La confiance n'est pas à sens unique

Contrairement aux sociétés ouvertes, qui sont tenues de publier trimestriellement des informations détaillées et stratégiques et d'en discuter avec des analystes financiers, les sociétés fermées ont tendance à être, disons, très fermées. « En général, elles n'ont pas l'habitude de communiquer des informations détaillées ou la stratégie de l'entreprise à des personnes de l'extérieur et parfois, selon l'importance du prêt, cela comprend leurs banquiers, explique M. De Luca. Compte tenu de la situation actuelle, il est essentiel d'être franc et de communiquer autant que possible avec votre banquier. »

Faites vos devoirs

  • En général, les sociétés fermées ont tendance à établir des prévisions beaucoup moins détaillées que celles des sociétés ouvertes. Or, avec le resserrement du crédit et le ralentissement économique, il est fortement recommandé d'établir des prévisions élaborées, car elles serviront non seulement à votre propre planification stratégique mais également à informer votre banquier et ainsi à gagner ou accroître sa confiance à l'égard de votre entreprise. « Dressez un éventail de scénarios qui reflètent l'incidence du ralentissement sur les finances, l'exploitation et le personnel de votre entreprise », indique M. De Luca.
  • N'hésitez pas à demander l'aide de vos conseillers financiers. « Nous avons connu une forte croissance économique depuis 10 ans et cette période de croissance a été plus longue encore dans certains secteurs d'activité. Les entreprises canadiennes et leurs dirigeants doivent surmonter d'importantes difficultés et, pour plusieurs, il s'agira d'une première expérience de gestion en période de ralentissement économique. Ils ne pourront compter sur l'expérience des anciens qui ne sont plus là. », explique M. De Luca. Il est crucial que les informations que vous fournissez à la banque soient exactes et fiables : cela protège votre crédibilité et renforce la confiance de la banque à votre égard. « À ce niveau, vous devez vous assurer que ces informations sont préparées par des conseillers financiers ayant de solides compétences. Ces personnes doivent non seulement comprendre votre entreprise mais également votre stratégie à long terme. En période d'incertitude, l'équipe de direction doit absolument conserver la confiance qui lui est investie et sa crédibilité, tout comme sa capacité d'agir de manière décisive. Il est essentiel que toutes les décisions soient prises rapidement et qu'elles reposent sur des informations financières sûres. »
  • Établissez des prévisions détaillées sur 6, 12 et même 24 mois en examinant divers scénarios pessimistes et en préparant des stratégies en conséquence. Prenez en considération la situation de l'économie en général, de votre secteur, de vos clients et de vos fournisseurs. Sachez précisément quels facteurs pourraient vous empêcher de rembourser votre emprunt et mettez un plan préventif en place. « La banque veut que vous restiez en affaires.

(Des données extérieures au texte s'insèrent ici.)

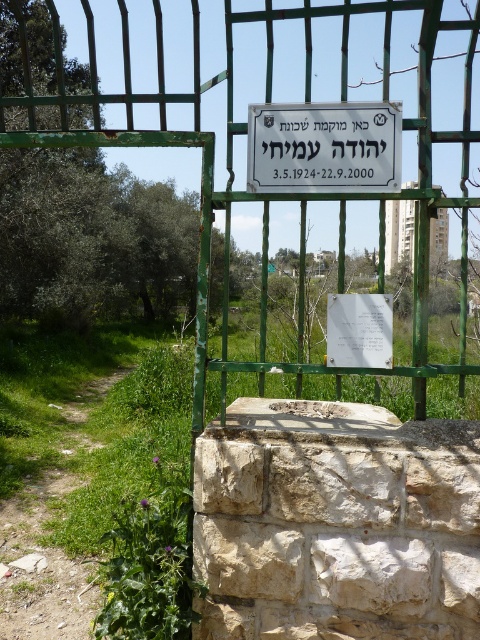 You are planning to walk from the green grassy path at lower left to the white paper at center. Which path is wider?

The green grassy path at lower left might be wider than white paper at center.

You need to attach a new sign that is the same size as the white plastic sign at center to the green metal gate at center. Can the new sign fit on the gate without overlapping the existing sign?

The green metal gate at center is wider than the white plastic sign at center. Therefore, the new sign of the same size as the white plastic sign at center can fit on the green metal gate at center without overlapping the existing sign.

You are a visitor approaching the entrance of the grassy area and see the green metal gate at center and the white plastic sign at center. Which object is bigger in size?

The green metal gate at center has a larger size compared to the white plastic sign at center. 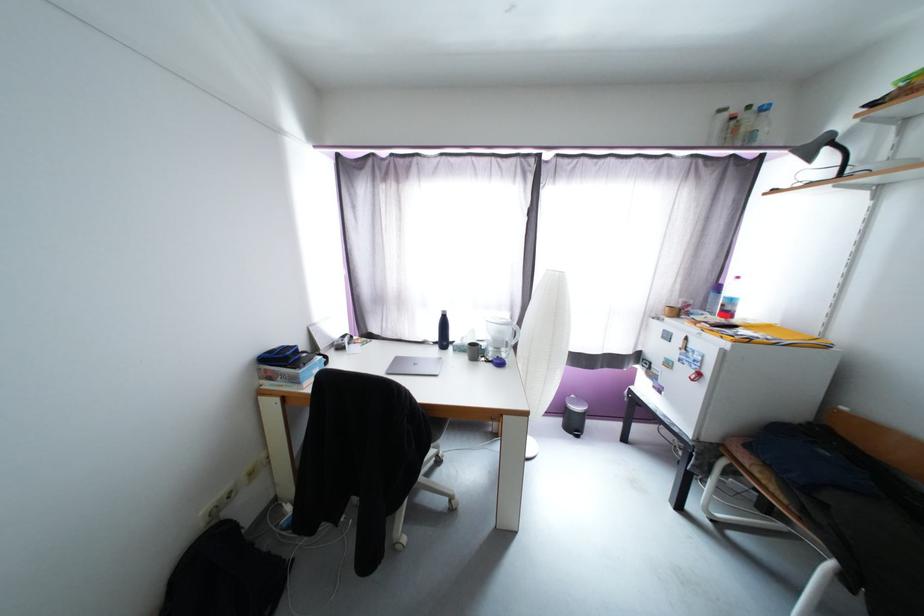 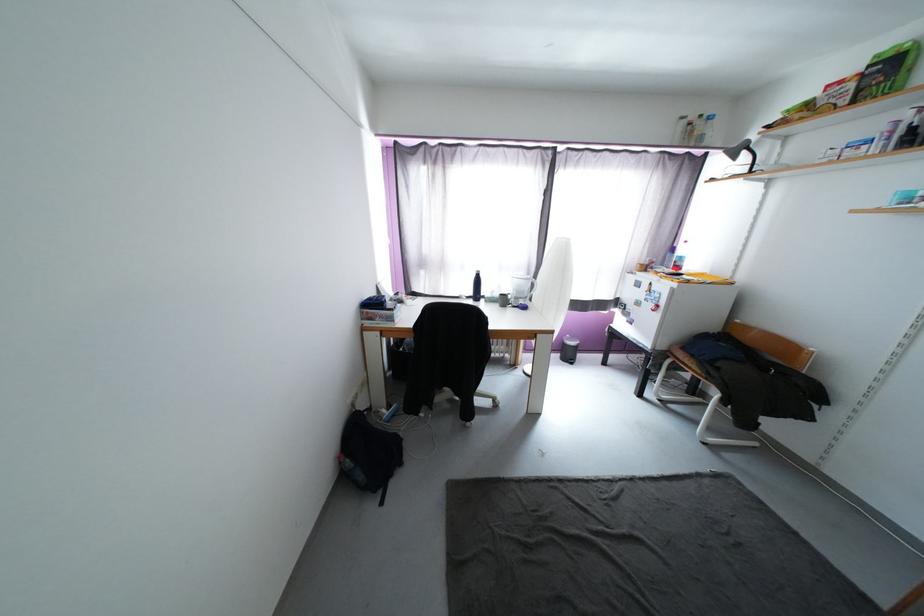 The point at (832, 151) is marked in the first image. Where is the corresponding point in the second image?

(749, 154) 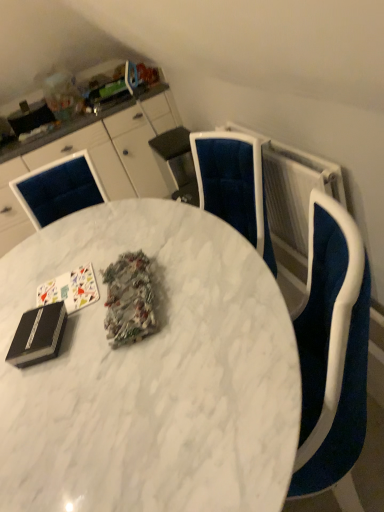 At what (x,y) coordinates should I click in order to perform the action: click on free space between black matte binder at lower left and white matte card game at upper left. Please return your answer as a coordinate pair (x, y). Looking at the image, I should click on (67, 319). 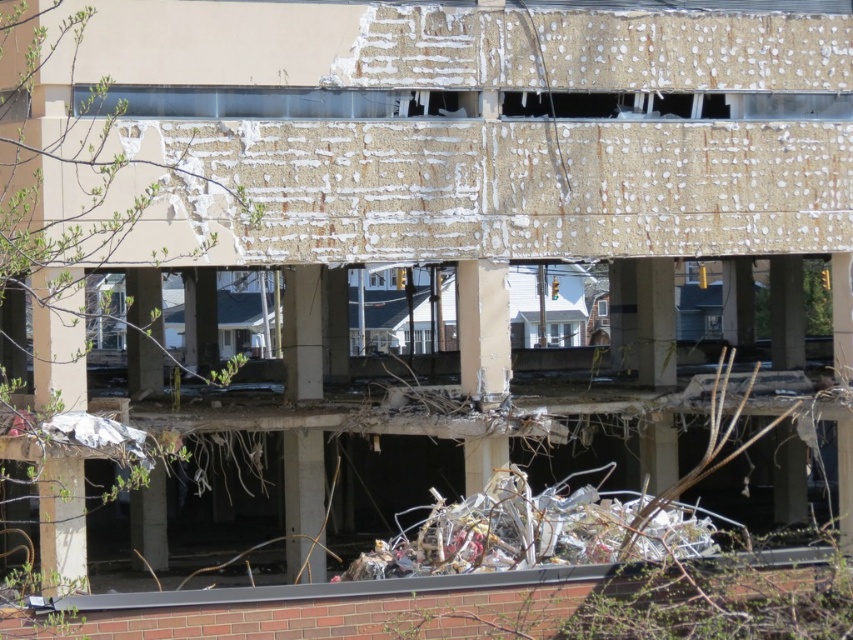 Is concrete at center in front of concrete pillar at center?

No, it is not.

Which is in front, point (294, 532) or point (465, 262)?

Point (465, 262)

Does point (317, 400) come in front of point (469, 344)?

No, it is not.

This screenshot has width=853, height=640. What are the coordinates of `concrete at center` in the screenshot? It's located at 305,504.

Does shiny metallic scrap at center have a larger size compared to concrete pillar at center?

Correct, shiny metallic scrap at center is larger in size than concrete pillar at center.

Where is `shiny metallic scrap at center`? shiny metallic scrap at center is located at coordinates (503, 531).

Locate an element on the screen. The height and width of the screenshot is (640, 853). shiny metallic scrap at center is located at coordinates (503, 531).

Can you confirm if shiny metallic scrap at center is positioned to the right of concrete at center?

Indeed, shiny metallic scrap at center is positioned on the right side of concrete at center.

Is point (685, 552) farther from viewer compared to point (297, 280)?

No, (685, 552) is in front of (297, 280).

Is point (651, 547) closer to viewer compared to point (286, 481)?

That is True.

This screenshot has width=853, height=640. Identify the location of shiny metallic scrap at center. click(503, 531).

Vous devez donc établir un plan détaillé pour lui montrer que même si vous éprouvez des difficultés temporaires, vous avez une stratégie qui assurera votre survie — et protégera son prêt. »

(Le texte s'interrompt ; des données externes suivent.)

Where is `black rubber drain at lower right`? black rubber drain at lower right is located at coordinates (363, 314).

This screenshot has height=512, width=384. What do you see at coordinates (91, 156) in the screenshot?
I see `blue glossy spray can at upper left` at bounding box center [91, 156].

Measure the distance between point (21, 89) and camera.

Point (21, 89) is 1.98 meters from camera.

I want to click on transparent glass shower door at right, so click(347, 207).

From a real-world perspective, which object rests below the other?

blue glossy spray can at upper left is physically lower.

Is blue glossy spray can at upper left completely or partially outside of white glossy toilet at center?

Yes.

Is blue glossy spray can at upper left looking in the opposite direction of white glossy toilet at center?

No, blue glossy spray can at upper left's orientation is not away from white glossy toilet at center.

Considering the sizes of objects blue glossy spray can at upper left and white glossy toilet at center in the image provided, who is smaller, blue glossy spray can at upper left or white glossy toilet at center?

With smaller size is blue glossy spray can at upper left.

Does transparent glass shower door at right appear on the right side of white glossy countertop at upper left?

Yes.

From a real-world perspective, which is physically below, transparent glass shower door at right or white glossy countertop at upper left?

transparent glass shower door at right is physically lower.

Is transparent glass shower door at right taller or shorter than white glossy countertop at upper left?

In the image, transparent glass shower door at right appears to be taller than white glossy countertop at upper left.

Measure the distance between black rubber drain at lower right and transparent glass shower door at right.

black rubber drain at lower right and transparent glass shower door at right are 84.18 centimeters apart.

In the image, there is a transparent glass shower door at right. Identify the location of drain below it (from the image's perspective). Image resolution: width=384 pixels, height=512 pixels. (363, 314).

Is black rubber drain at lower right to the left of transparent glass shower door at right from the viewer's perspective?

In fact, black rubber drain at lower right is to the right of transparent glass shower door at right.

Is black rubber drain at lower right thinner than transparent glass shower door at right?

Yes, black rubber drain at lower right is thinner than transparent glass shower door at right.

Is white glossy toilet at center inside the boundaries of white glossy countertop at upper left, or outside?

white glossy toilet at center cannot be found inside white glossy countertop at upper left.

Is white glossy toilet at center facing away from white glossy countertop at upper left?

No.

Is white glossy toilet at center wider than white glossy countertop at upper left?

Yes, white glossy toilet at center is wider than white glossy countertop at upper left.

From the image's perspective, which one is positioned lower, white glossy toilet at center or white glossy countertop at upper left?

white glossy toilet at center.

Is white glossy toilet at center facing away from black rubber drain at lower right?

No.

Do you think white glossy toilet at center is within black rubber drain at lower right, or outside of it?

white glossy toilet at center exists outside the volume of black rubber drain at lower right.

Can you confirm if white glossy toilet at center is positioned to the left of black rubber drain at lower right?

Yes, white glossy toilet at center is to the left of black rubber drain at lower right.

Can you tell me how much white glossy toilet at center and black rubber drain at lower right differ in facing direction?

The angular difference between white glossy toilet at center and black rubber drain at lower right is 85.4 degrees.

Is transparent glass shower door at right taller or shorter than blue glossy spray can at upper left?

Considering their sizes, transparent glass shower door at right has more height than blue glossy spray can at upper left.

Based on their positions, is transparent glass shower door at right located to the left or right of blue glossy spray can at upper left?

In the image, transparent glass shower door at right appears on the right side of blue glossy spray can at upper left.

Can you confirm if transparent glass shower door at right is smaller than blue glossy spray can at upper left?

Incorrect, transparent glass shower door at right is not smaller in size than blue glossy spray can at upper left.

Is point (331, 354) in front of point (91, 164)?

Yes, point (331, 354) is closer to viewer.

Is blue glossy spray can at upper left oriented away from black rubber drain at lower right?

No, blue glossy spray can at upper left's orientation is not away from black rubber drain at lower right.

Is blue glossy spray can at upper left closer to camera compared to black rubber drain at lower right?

Communiquez votre nouvelle orientation

Les banques s'attendent à ce que les dirigeants passent d'un mode de gestion axé sur la croissance des ventes à un mode axé sur la préservation du capital. « Nous voyons de nombreux exemples de sociétés qui n'ont pas tenu compte de la chute des ventes dans la gestion de la production et des achats. Il en résulte une forte augmentation des fonds de roulement et le non-respect des engagements », explique M. De Luca.

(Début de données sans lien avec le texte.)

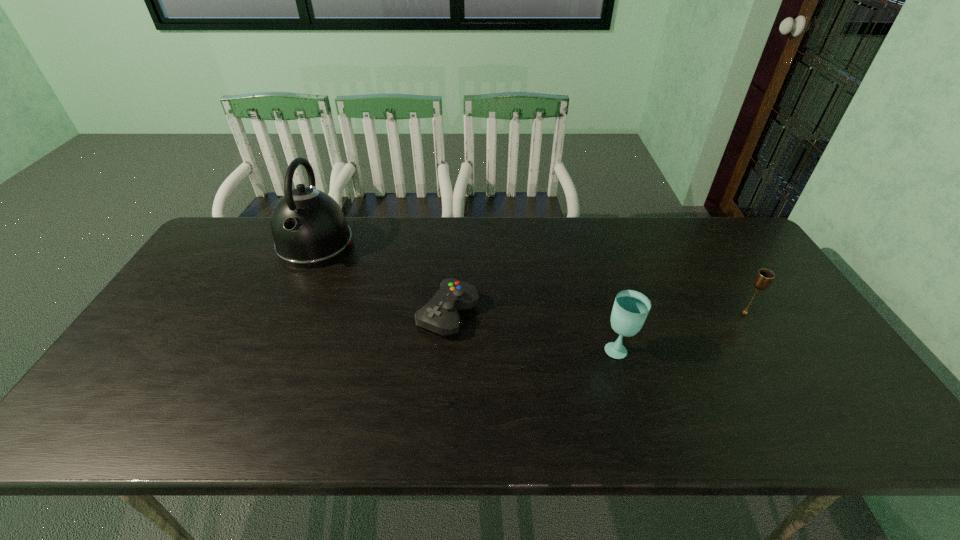 The image size is (960, 540). I want to click on kettle, so click(309, 229).

Where is `the farthest object`? This screenshot has height=540, width=960. the farthest object is located at coordinates (309, 229).

Find the location of a particular element. This screenshot has height=540, width=960. the third object from left to right is located at coordinates (630, 309).

Identify the location of glass. The height and width of the screenshot is (540, 960). (x=630, y=309).

In order to click on chalice in this screenshot , I will do (x=764, y=277).

Locate an element on the screen. The image size is (960, 540). the rightmost object is located at coordinates (764, 277).

This screenshot has width=960, height=540. What are the coordinates of `the shortest object` in the screenshot? It's located at (439, 315).

The height and width of the screenshot is (540, 960). Find the location of `control`. control is located at coordinates (439, 315).

This screenshot has height=540, width=960. Find the location of `free location located 0.100m on the spout of the kettle`. free location located 0.100m on the spout of the kettle is located at coordinates (293, 295).

This screenshot has width=960, height=540. In order to click on blank space located on the right of the second tallest object in this screenshot , I will do `click(685, 349)`.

Enfin, prenez les choses en main

« Si vous éprouvez des difficultés financières, vous voulez être en mesure de gérer votre entreprise et votre relation avec la banque. Vous ne voulez pas que la banque gère vos affaires. Alors soumettez-lui le problème et la solution le plus rapidement possible. Le temps, en quantité suffisante, est l'un des facteurs les plus importants à la résolution de problèmes, surtout lorsqu'il s'agit d'un problème financier », conclut M. De Luca.